**Problem to work on**.
Leaving out the pictures, restate each record below word for word.

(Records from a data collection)
──────────────────────────────
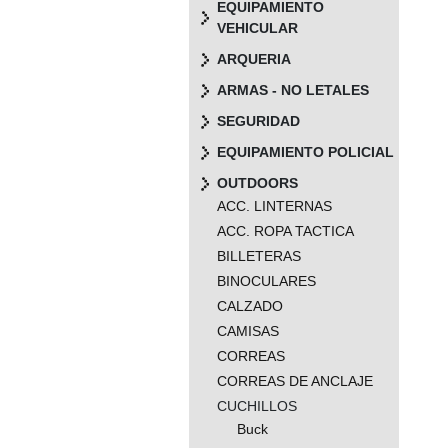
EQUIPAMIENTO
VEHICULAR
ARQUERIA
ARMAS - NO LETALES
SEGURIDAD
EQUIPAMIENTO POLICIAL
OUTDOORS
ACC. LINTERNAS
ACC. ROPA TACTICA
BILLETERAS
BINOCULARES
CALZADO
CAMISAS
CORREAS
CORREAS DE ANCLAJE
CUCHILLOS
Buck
──────────────────────────────
**Answer space**.
EQUIPAMIENTO
VEHICULAR
ARQUERIA
ARMAS - NO LETALES
SEGURIDAD
EQUIPAMIENTO POLICIAL
OUTDOORS
ACC. LINTERNAS
ACC. ROPA TACTICA
BILLETERAS
BINOCULARES
CALZADO
CAMISAS
CORREAS
CORREAS DE ANCLAJE
CUCHILLOS
Buck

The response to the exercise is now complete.